Methods: The patient initially presented with bilateral posterior heel wounds for two years that were treated using antimicrobial dressings, bilayered wound matrix, compression therapy, and offloading devices. These treatments failed. As a result, advanced management was introduced by sharp wide excisional debridement with application of adipose-derived stem cell injectable allograft, thereby promoting optimal healing conditions. Concurrently, lymphedema therapy was controlled with use of compression pumps and compression garments.

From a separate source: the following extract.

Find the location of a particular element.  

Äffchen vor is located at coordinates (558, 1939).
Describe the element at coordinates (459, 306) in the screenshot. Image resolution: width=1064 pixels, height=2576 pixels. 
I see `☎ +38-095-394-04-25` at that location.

Results: Complete closure of bilateral ulcers following the application of adipose stem cell allografts occurred in 9 months. Effective swelling control, achieved through compression pumps and compression garments, proved essential in maintaining the healing progression and preventing the recurrence of ulcers. There has been no recurrence of ulceration for one year.
Discussion: This case illustrates the potential of adipose stem cell injectable allografts as a transformative treatment for complex wounds associated with lymphedema. It highlights that a combination of advanced wound care strategies and diligent edema management can result in successful healing outcomes, even in patients with significant comorbidities. Further research is necessary to explore the broader applicability of this innovative approach, which could lead to enhanced protocols and outcomes in managing challenging wound care cases.